The mixing is accomplished in a small flat chamber 0.6 mm by 1.5 mm and 0.025 mm thick, making a total volume of about 15 nanoliters. Fluid is pumped in and out of four holes in the chamber in a sequence that creates a chaotic flow.

The pump itself uses a bubble as a piston. A microheater is used to evaporate fluid in a dead-end passage. As the bubble forms, fluid is pushed down the channel. When the heater is turned off, the bubble collapses, drawing fluid back up the channel. When this "bubble piston" is combined with new MEMS check valves, fluid can be moved around the device in a controlled manner.

Bubbles generate more force and better displacements than other MEMS actuation methods.

The mixing chamber, reservoirs, pumps and connecting pipes are etched in a silicon wafer using techniques similar to those used in the semiconductor industry. A flat battery would power the heating elements that create the bubbles, and be designed to last only about 24-48 hours. When switched on, the heaters would start the pumping, mixing the chemicals together. The whole device would be about 8 mm thick, the thickness of a soda straw. A prototype series of five mixers, containing over a dozen pumps and valves, fits on a chip only one centimeter on a side.

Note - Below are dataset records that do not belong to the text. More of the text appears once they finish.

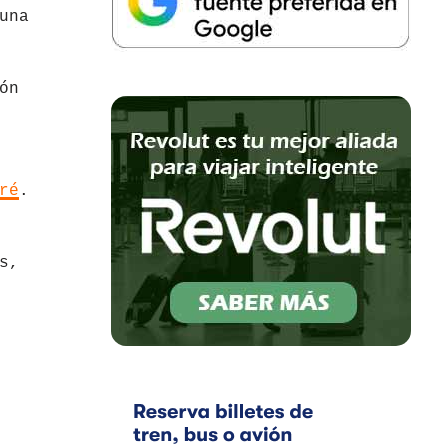
una
ón
ré
.
s,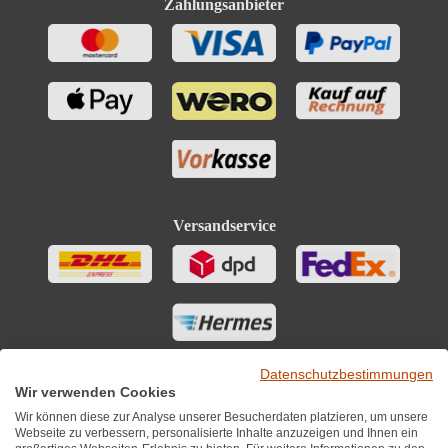
Zahlungsanbieter
Versandservice
Datenschutzbestimmungen
Wir verwenden Cookies
Wir können diese zur Analyse unserer Besucherdaten platzieren, um unsere
Webseite zu verbessern, personalisierte Inhalte anzuzeigen und Ihnen ein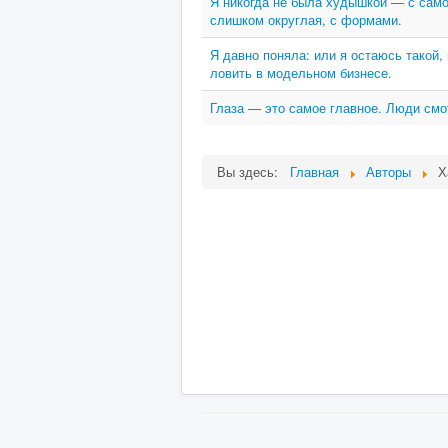
Я никогда не была худышкой — с само
слишком округлая, с формами.
Я давно поняла: или я остаюсь такой,
ловить в модельном бизнесе.
Глаза — это самое главное. Люди смот
Вы здесь:
Главная
Авторы
Х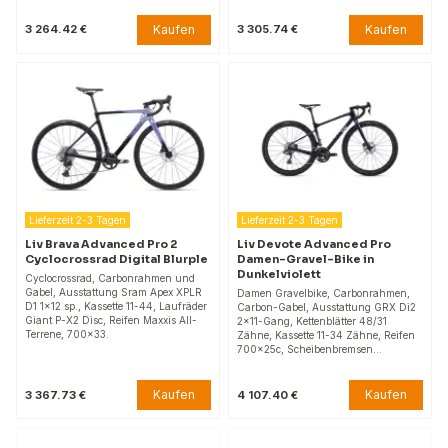
Kaufen
Kaufen
3 264.42 €
3 305.74 €
Lieferzeit 2-3 Tagen
Lieferzeit 2-3 Tagen
Liv Brava Advanced Pro 2
Liv Devote Advanced Pro
Cyclocrossrad Digital Blurple
Damen-Gravel-Bike in
Dunkelviolett
Cyclocrossrad, Carbonrahmen und
Gabel, Ausstattung Sram Apex XPLR
Damen Gravelbike, Carbonrahmen,
D1 1x12 sp., Kassette 11-44, Laufräder
Carbon-Gabel, Ausstattung GRX Di2
Giant P-X2 Disc, Reifen Maxxis All-
2x11-Gang, Kettenblätter 48/31
Terrene, 700x33.
Zähne, Kassette 11-34 Zähne, Reifen
700x25c, Scheibenbremsen…
Kaufen
Kaufen
3 367.73 €
4 107.40 €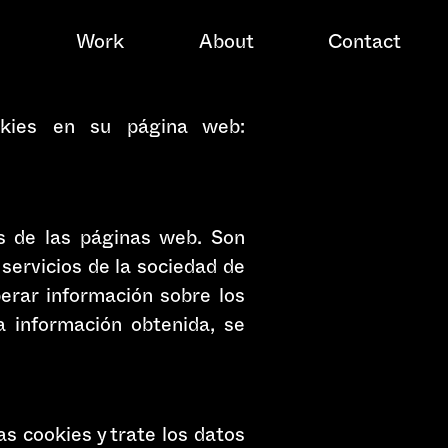
Work
About
Contact
kies en su página web:
s de las páginas web. Son
servicios de la sociedad de
erar información sobre los
a información obtenida, se
s cookies y trate los datos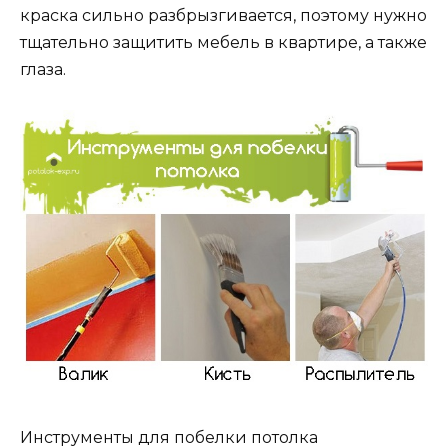
краска сильно разбрызгивается, поэтому нужно
тщательно защитить мебель в квартире, а также
глаза.
Инструменты для побелки потолка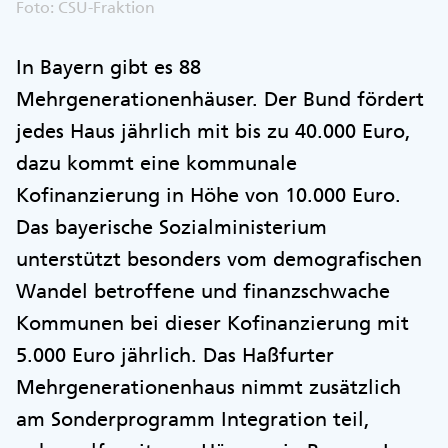
Foto: CSU-Fraktion
In Bayern gibt es 88
Mehrgenerationenhäuser. Der Bund fördert
jedes Haus jährlich mit bis zu 40.000 Euro,
dazu kommt eine kommunale
Kofinanzierung in Höhe von 10.000 Euro.
Das bayerische Sozialministerium
unterstützt besonders vom demografischen
Wandel betroffene und finanzschwache
Kommunen bei dieser Kofinanzierung mit
5.000 Euro jährlich. Das Haßfurter
Mehrgenerationenhaus nimmt zusätzlich
am Sonderprogramm Integration teil,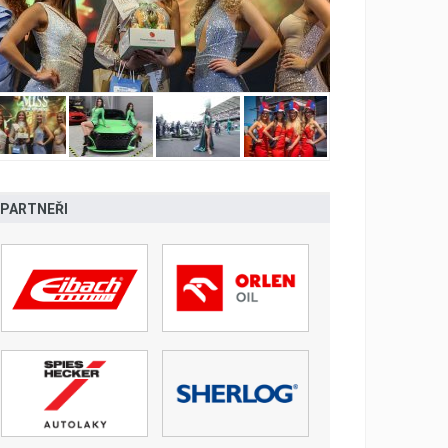
PARTNEŘI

For diabetics, concentrated insulin would be diluted with water to provide the proper strength drip. With antibiotics, though, freeze-dried medicine would be mixed with water as needed, since many antibiotics, such as the cephalosporins, are unstable after mixing in solution.

For an insulin pump, the eventual goal would be to combine the drug delivery system with a monitor to check blood glucose levels, and a feedback system to adjust the insulin to minimize blood sugar fluctuations. A patient could even have a remote control to alter her insulin intake, if for example she were about to eat a sugary dessert.

"I think in a year we will have a full operating pump," Liepmann says.

Their colleague at Becton Dickinson is Burton Sage. John Evans presented the group's most recent paper on their drug delivery system in January of last year at the IEEE MEMS 97 Conference in Nagoya, Japan.